◆ Assigned task
All lines from the one with "en forma indeterminada." through the last are to be given again exactly as they stand in the data below, and only those.

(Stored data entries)
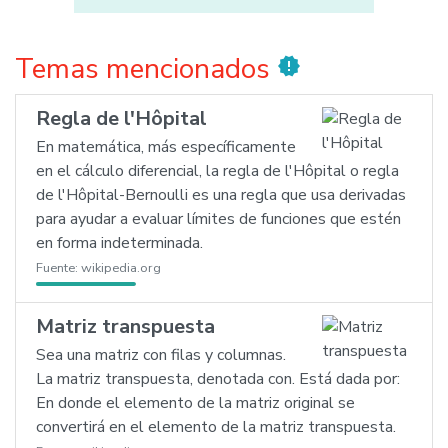
Temas mencionados
new_releases
Regla de l'Hôpital
En matemática, más específicamente
en el cálculo diferencial, la regla de l'Hôpital o regla
de l'Hôpital-Bernoulli es una regla que usa derivadas
para ayudar a evaluar límites de funciones que estén
en forma indeterminada.
Fuente:
wikipedia.org
Matriz transpuesta
Sea una matriz con filas y columnas.
La matriz transpuesta, denotada con. Está dada por:
En donde el elemento de la matriz original se
convertirá en el elemento de la matriz transpuesta.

◆ Written answer
en forma indeterminada.
Fuente:
wikipedia.org
Matriz transpuesta
Sea una matriz con filas y columnas.
La matriz transpuesta, denotada con. Está dada por:
En donde el elemento de la matriz original se
convertirá en el elemento de la matriz transpuesta.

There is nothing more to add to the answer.